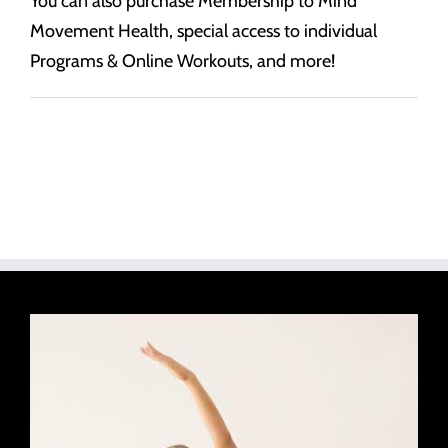
You can also purchase Membership to Mind
Movement Health, special access to individual
Programs & Online Workouts, and more!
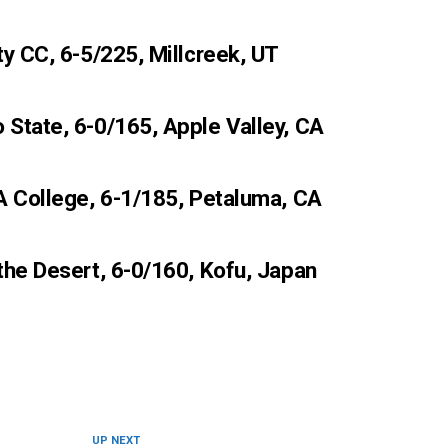
ty CC, 6-5/225, Millcreek, UT
State, 6-0/165, Apple Valley, CA
A College, 6-1/185, Petaluma, CA
the Desert, 6-0/160, Kofu, Japan
UP NEXT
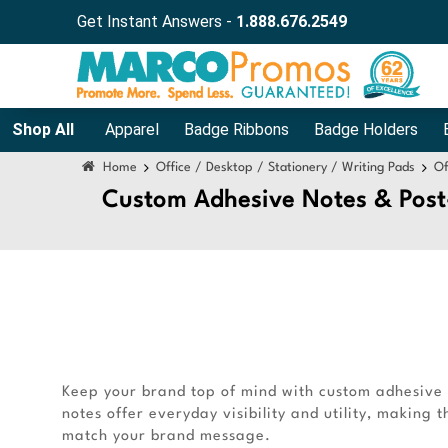
Get Instant Answers -
1.888.676.2549
Shop All
Apparel
Badge Ribbons
Badge Holders
Home
Office / Desktop / Stationery / Writing Pads
Of
Custom Adhesive Notes & Post
Keep your brand top of mind with custom adhesive n
notes offer everyday visibility and utility, making
match your brand message.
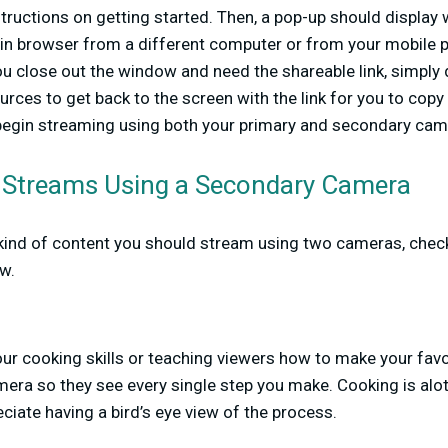
structions on getting started. Then, a pop-up should display w
 in browser from a different computer or from your mobile p
you close out the window and need the shareable link, simply 
ces to get back to the screen with the link for you to copy
n begin streaming using both your primary and secondary ca
n Streams Using a Secondary Camera
t kind of content you should stream using two cameras, che
w.
our cooking skills or teaching viewers how to make your favor
era so they see every single step you make. Cooking is alot
eciate having a bird’s eye view of the process.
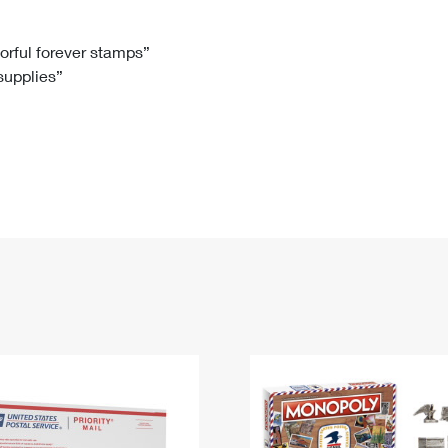
Tracking
Rent or Renew PO Box
Business Supplies
Renew a
Free Boxes
Click-N-Ship
Look Up
 Box
HS Codes
lorful forever stamps”
 supplies”
Transit Time Map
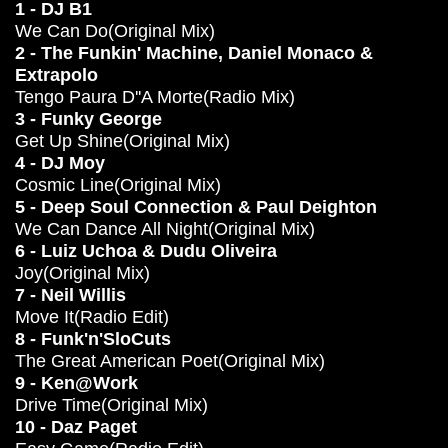
1 - DJ B1
We Can Do(Original Mix)
2 - The Funkin' Machine, Daniel Monaco &
Extrapolo
Tengo Paura D''A Morte(Radio Mix)
3 - Funky George
Get Up Shine(Original Mix)
4 - DJ Moy
Cosmic Line(Original Mix)
5 - Deep Soul Connection & Paul Deighton
We Can Dance All Night(Original Mix)
6 - Luiz Uchoa & Dudu Oliveira
Joy(Original Mix)
7 - Neil Willis
Move It(Radio Edit)
8 - Funk'n'SloCuts
The Great American Poet(Original Mix)
9 - Ken@Work
Drive Time(Original Mix)
10 - Daz Paget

_WORK ORDER_.
Only one number is expected: the count of lines above that contain the string "your".

_RESPONSE FOR THIS EXERCISE_.
5